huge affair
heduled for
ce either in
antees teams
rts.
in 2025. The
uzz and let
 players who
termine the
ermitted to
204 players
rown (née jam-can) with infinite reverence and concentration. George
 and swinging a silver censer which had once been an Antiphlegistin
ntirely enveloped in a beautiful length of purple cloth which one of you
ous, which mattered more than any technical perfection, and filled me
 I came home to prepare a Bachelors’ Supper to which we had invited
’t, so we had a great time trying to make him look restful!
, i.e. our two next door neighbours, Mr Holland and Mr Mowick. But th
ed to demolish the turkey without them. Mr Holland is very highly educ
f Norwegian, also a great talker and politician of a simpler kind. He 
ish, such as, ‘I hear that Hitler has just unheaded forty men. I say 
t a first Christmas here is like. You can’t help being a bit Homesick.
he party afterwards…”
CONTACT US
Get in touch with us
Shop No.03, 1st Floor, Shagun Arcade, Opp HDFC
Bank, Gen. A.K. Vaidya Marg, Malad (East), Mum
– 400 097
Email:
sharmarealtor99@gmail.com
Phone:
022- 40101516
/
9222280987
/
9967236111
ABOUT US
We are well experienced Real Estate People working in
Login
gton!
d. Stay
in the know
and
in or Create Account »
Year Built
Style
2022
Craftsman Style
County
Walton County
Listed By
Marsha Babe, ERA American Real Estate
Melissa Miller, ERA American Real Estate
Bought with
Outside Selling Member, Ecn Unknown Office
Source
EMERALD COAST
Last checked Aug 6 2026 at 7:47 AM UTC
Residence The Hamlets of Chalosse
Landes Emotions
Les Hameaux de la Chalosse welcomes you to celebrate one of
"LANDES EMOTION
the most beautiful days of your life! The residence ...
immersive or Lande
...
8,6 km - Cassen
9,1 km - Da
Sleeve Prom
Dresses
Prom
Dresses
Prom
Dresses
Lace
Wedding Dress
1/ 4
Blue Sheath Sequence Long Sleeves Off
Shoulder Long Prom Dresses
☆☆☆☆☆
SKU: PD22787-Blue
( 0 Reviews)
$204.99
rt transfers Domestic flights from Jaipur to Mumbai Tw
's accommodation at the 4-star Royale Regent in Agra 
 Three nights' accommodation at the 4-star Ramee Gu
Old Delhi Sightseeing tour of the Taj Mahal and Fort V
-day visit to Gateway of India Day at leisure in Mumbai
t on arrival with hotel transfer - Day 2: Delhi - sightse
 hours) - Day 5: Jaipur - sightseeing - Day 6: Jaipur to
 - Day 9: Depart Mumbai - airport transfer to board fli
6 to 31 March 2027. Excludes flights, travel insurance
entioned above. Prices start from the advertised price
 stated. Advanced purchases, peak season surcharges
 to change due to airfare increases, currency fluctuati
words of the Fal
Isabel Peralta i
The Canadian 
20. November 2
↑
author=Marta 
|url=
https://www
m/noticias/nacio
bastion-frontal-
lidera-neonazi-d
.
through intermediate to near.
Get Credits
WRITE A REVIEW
☆ ☆ ☆ ☆ ☆
- [PROMPT]: Word for word, please print every line from the beginning of the records to the line bearing "and swinging a", counting both ends and stopping there.

- [TASK ANSWER]:
huge affair
heduled for
ce either in
antees teams
rts.
in 2025. The
uzz and let
 players who
termine the
ermitted to
204 players
rown (née jam-can) with infinite reverence and concentration. George
 and swinging a silver censer which had once been an Antiphlegistin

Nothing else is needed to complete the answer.